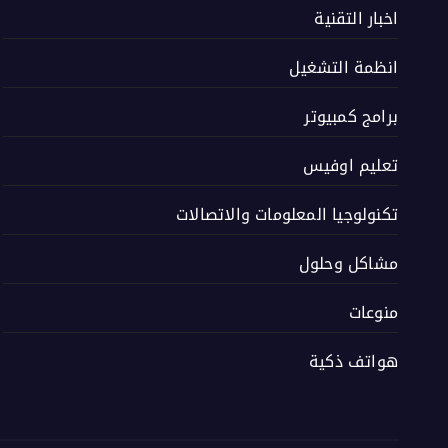
اخبار التقنية
انظمة التشغيل
برامج كمبيوتر
تعليم اوفيس
تكنولوجيا المعلومات والاتصالات
مشاكل وحلول
منوعات
هواتف ذكية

PROBLEM DESCRIPTION: Transcribe the whole listing exactly. Pictures stay out of your copy.

RESULT:
اخبار التقنية
انظمة التشغيل
برامج كمبيوتر
تعليم اوفيس
تكنولوجيا المعلومات والاتصالات
مشاكل وحلول
منوعات
هواتف ذكية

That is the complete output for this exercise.